• Listed entries:
◆ ◆ ◆ ◆ ◆
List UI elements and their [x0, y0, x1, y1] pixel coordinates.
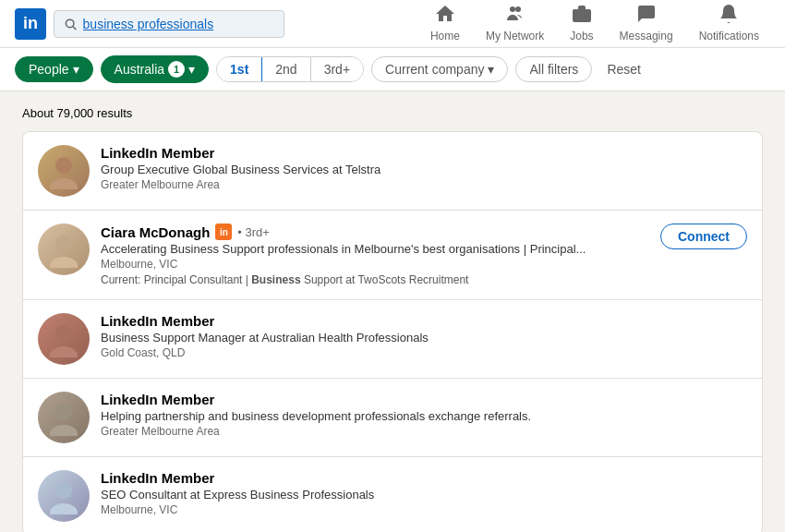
header: in Home My Network Jobs [0, 0, 785, 48]
svg-point-11 [55, 404, 72, 420]
avatar [38, 392, 90, 443]
1st-degree-label: 1st [230, 62, 248, 77]
jobs-icon [571, 3, 593, 28]
notifications-icon [718, 3, 740, 28]
result-info: LinkedIn Member Helping partnership and … [101, 392, 747, 438]
table-row: Ciara McDonagh in • 3rd+ Accelerating Bu… [23, 211, 762, 300]
3rd-degree-label: 3rd+ [324, 62, 350, 77]
result-location: Gold Coast, QLD [101, 346, 747, 359]
nav-messaging[interactable]: Messaging [609, 0, 684, 52]
people-filter-button[interactable]: People ▾ [15, 56, 93, 82]
result-title: Business Support Manager at Australian H… [101, 331, 747, 345]
australia-count-badge: 1 [168, 61, 185, 78]
search-input[interactable] [83, 17, 274, 31]
people-chevron-icon: ▾ [73, 62, 79, 77]
result-current: Current: Principal Consultant | Business… [101, 273, 649, 286]
svg-point-10 [50, 346, 78, 357]
svg-point-13 [55, 482, 72, 499]
linkedin-in-badge: in [215, 224, 232, 240]
result-name: LinkedIn Member [101, 470, 747, 486]
degree-text: • 3rd+ [237, 225, 270, 239]
result-location: Greater Melbourne Area [101, 178, 747, 191]
avatar [38, 313, 90, 365]
table-row: LinkedIn Member Group Executive Global B… [23, 132, 762, 211]
2nd-degree-button[interactable]: 2nd [262, 57, 310, 81]
reset-label: Reset [607, 62, 641, 77]
main-content: About 79,000 results LinkedIn Member Gro… [0, 91, 785, 532]
avatar [38, 145, 90, 197]
svg-point-5 [55, 157, 72, 174]
connect-button[interactable]: Connect [660, 224, 747, 249]
connect-label: Connect [678, 229, 730, 244]
svg-point-3 [515, 6, 521, 12]
result-info: LinkedIn Member Group Executive Global B… [101, 145, 747, 191]
reset-button[interactable]: Reset [599, 57, 648, 81]
svg-point-6 [50, 178, 78, 189]
search-box [54, 10, 284, 38]
result-title: SEO Consultant at Express Business Profe… [101, 488, 747, 502]
svg-point-2 [510, 6, 515, 12]
svg-rect-4 [573, 9, 591, 22]
result-location: Melbourne, VIC [101, 258, 649, 271]
table-row: LinkedIn Member Business Support Manager… [23, 300, 762, 379]
table-row: LinkedIn Member Helping partnership and … [23, 379, 762, 457]
result-name: LinkedIn Member [101, 145, 747, 161]
avatar [38, 470, 90, 522]
nav-notifications[interactable]: Notifications [688, 0, 770, 52]
current-company-chevron-icon: ▾ [488, 62, 494, 77]
result-name: Ciara McDonagh in • 3rd+ [101, 224, 649, 240]
result-info: LinkedIn Member Business Support Manager… [101, 313, 747, 359]
nav-notifications-label: Notifications [699, 30, 759, 42]
result-location: Melbourne, VIC [101, 503, 747, 516]
nav-jobs-label: Jobs [570, 30, 593, 42]
messaging-icon [635, 3, 658, 28]
avatar [38, 224, 90, 275]
filter-bar: People ▾ Australia 1 ▾ 1st 2nd 3rd+ Curr… [0, 48, 785, 91]
nav-home[interactable]: Home [419, 0, 471, 52]
nav-home-label: Home [430, 30, 460, 42]
nav-messaging-label: Messaging [620, 30, 673, 42]
result-title: Accelerating Business Support profession… [101, 242, 649, 256]
nav-network-label: My Network [486, 30, 544, 42]
result-actions: Connect [660, 224, 747, 249]
result-title: Helping partnership and business develop… [101, 409, 747, 423]
svg-point-0 [66, 19, 73, 27]
2nd-degree-label: 2nd [275, 62, 296, 77]
people-filter-label: People [29, 62, 69, 77]
home-icon [434, 3, 456, 28]
search-icon [64, 17, 78, 31]
result-title: Group Executive Global Business Services… [101, 163, 747, 176]
nav-network[interactable]: My Network [475, 0, 555, 52]
current-company-filter-button[interactable]: Current company ▾ [371, 56, 508, 82]
svg-line-1 [73, 26, 76, 29]
1st-degree-button[interactable]: 1st [217, 57, 262, 81]
main-nav: Home My Network Jobs Messaging [419, 0, 770, 52]
svg-point-14 [50, 503, 78, 514]
current-company-label: Current company [385, 62, 484, 77]
svg-point-7 [55, 236, 72, 252]
australia-chevron-icon: ▾ [188, 62, 195, 77]
3rd-degree-button[interactable]: 3rd+ [311, 57, 363, 81]
result-name: LinkedIn Member [101, 392, 747, 407]
table-row: LinkedIn Member SEO Consultant at Expres… [23, 457, 762, 532]
result-info: Ciara McDonagh in • 3rd+ Accelerating Bu… [101, 224, 649, 286]
result-name: LinkedIn Member [101, 313, 747, 329]
all-filters-button[interactable]: All filters [515, 56, 592, 82]
australia-filter-button[interactable]: Australia 1 ▾ [101, 55, 209, 83]
all-filters-label: All filters [529, 62, 578, 77]
results-count: About 79,000 results [22, 106, 763, 120]
nav-jobs[interactable]: Jobs [559, 0, 604, 52]
australia-filter-label: Australia [115, 62, 164, 77]
linkedin-logo[interactable]: in [15, 8, 46, 40]
svg-point-12 [50, 425, 78, 436]
network-icon [504, 3, 526, 28]
svg-point-9 [55, 325, 72, 342]
results-list: LinkedIn Member Group Executive Global B… [22, 131, 763, 532]
svg-point-8 [50, 257, 78, 268]
result-location: Greater Melbourne Area [101, 425, 747, 438]
result-info: LinkedIn Member SEO Consultant at Expres… [101, 470, 747, 516]
connection-degree-group: 1st 2nd 3rd+ [216, 56, 364, 82]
◆ ◆ ◆ ◆ ◆
• Problem requirements: Restate the data word for word and exclude every picture.

• Solution to the problem:
List UI elements and their [x0, y0, x1, y1] pixel coordinates.
header: in Home My Network Jobs [0, 0, 785, 48]
svg-point-11 [55, 404, 72, 420]
avatar [38, 392, 90, 443]
1st-degree-label: 1st [230, 62, 248, 77]
jobs-icon [571, 3, 593, 28]
notifications-icon [718, 3, 740, 28]
result-info: LinkedIn Member Helping partnership and … [101, 392, 747, 438]
table-row: Ciara McDonagh in • 3rd+ Accelerating Bu… [23, 211, 762, 300]
3rd-degree-label: 3rd+ [324, 62, 350, 77]
result-location: Gold Coast, QLD [101, 346, 747, 359]
nav-messaging[interactable]: Messaging [609, 0, 684, 52]
people-filter-button[interactable]: People ▾ [15, 56, 93, 82]
result-title: Business Support Manager at Australian H… [101, 331, 747, 345]
australia-count-badge: 1 [168, 61, 185, 78]
search-input[interactable] [83, 17, 274, 31]
people-chevron-icon: ▾ [73, 62, 79, 77]
result-current: Current: Principal Consultant | Business… [101, 273, 649, 286]
svg-point-10 [50, 346, 78, 357]
svg-point-13 [55, 482, 72, 499]
linkedin-in-badge: in [215, 224, 232, 240]
result-name: LinkedIn Member [101, 470, 747, 486]
degree-text: • 3rd+ [237, 225, 270, 239]
result-location: Greater Melbourne Area [101, 178, 747, 191]
avatar [38, 313, 90, 365]
table-row: LinkedIn Member Group Executive Global B… [23, 132, 762, 211]
2nd-degree-button[interactable]: 2nd [262, 57, 310, 81]
reset-label: Reset [607, 62, 641, 77]
main-content: About 79,000 results LinkedIn Member Gro… [0, 91, 785, 532]
avatar [38, 145, 90, 197]
svg-point-5 [55, 157, 72, 174]
connect-button[interactable]: Connect [660, 224, 747, 249]
connect-label: Connect [678, 229, 730, 244]
svg-point-3 [515, 6, 521, 12]
result-info: LinkedIn Member Group Executive Global B… [101, 145, 747, 191]
reset-button[interactable]: Reset [599, 57, 648, 81]
svg-point-6 [50, 178, 78, 189]
search-box [54, 10, 284, 38]
result-title: SEO Consultant at Express Business Profe… [101, 488, 747, 502]
svg-point-2 [510, 6, 515, 12]
svg-rect-4 [573, 9, 591, 22]
result-location: Melbourne, VIC [101, 258, 649, 271]
table-row: LinkedIn Member Business Support Manager… [23, 300, 762, 379]
table-row: LinkedIn Member Helping partnership and … [23, 379, 762, 457]
result-name: LinkedIn Member [101, 145, 747, 161]
avatar [38, 470, 90, 522]
nav-notifications[interactable]: Notifications [688, 0, 770, 52]
current-company-chevron-icon: ▾ [488, 62, 494, 77]
result-name: Ciara McDonagh in • 3rd+ [101, 224, 649, 240]
result-info: LinkedIn Member Business Support Manager… [101, 313, 747, 359]
nav-notifications-label: Notifications [699, 30, 759, 42]
result-location: Melbourne, VIC [101, 503, 747, 516]
nav-jobs-label: Jobs [570, 30, 593, 42]
messaging-icon [635, 3, 658, 28]
avatar [38, 224, 90, 275]
filter-bar: People ▾ Australia 1 ▾ 1st 2nd 3rd+ Curr… [0, 48, 785, 91]
nav-home[interactable]: Home [419, 0, 471, 52]
nav-home-label: Home [430, 30, 460, 42]
nav-messaging-label: Messaging [620, 30, 673, 42]
result-title: Accelerating Business Support profession… [101, 242, 649, 256]
nav-network-label: My Network [486, 30, 544, 42]
result-actions: Connect [660, 224, 747, 249]
result-title: Helping partnership and business develop… [101, 409, 747, 423]
svg-point-0 [66, 19, 73, 27]
2nd-degree-label: 2nd [275, 62, 296, 77]
people-filter-label: People [29, 62, 69, 77]
home-icon [434, 3, 456, 28]
search-icon [64, 17, 78, 31]
result-title: Group Executive Global Business Services… [101, 163, 747, 176]
nav-network[interactable]: My Network [475, 0, 555, 52]
current-company-filter-button[interactable]: Current company ▾ [371, 56, 508, 82]
svg-line-1 [73, 26, 76, 29]
1st-degree-button[interactable]: 1st [217, 57, 262, 81]
main-nav: Home My Network Jobs Messaging [419, 0, 770, 52]
svg-point-14 [50, 503, 78, 514]
current-company-label: Current company [385, 62, 484, 77]
svg-point-7 [55, 236, 72, 252]
australia-chevron-icon: ▾ [188, 62, 195, 77]
3rd-degree-button[interactable]: 3rd+ [311, 57, 363, 81]
result-name: LinkedIn Member [101, 392, 747, 407]
table-row: LinkedIn Member SEO Consultant at Expres… [23, 457, 762, 532]
result-info: Ciara McDonagh in • 3rd+ Accelerating Bu… [101, 224, 649, 286]
result-name: LinkedIn Member [101, 313, 747, 329]
all-filters-button[interactable]: All filters [515, 56, 592, 82]
australia-filter-button[interactable]: Australia 1 ▾ [101, 55, 209, 83]
all-filters-label: All filters [529, 62, 578, 77]
results-count: About 79,000 results [22, 106, 763, 120]
nav-jobs[interactable]: Jobs [559, 0, 604, 52]
australia-filter-label: Australia [115, 62, 164, 77]
linkedin-logo[interactable]: in [15, 8, 46, 40]
svg-point-12 [50, 425, 78, 436]
network-icon [504, 3, 526, 28]
svg-point-9 [55, 325, 72, 342]
results-list: LinkedIn Member Group Executive Global B… [22, 131, 763, 532]
svg-point-8 [50, 257, 78, 268]
result-location: Greater Melbourne Area [101, 425, 747, 438]
result-info: LinkedIn Member SEO Consultant at Expres… [101, 470, 747, 516]
connection-degree-group: 1st 2nd 3rd+ [216, 56, 364, 82]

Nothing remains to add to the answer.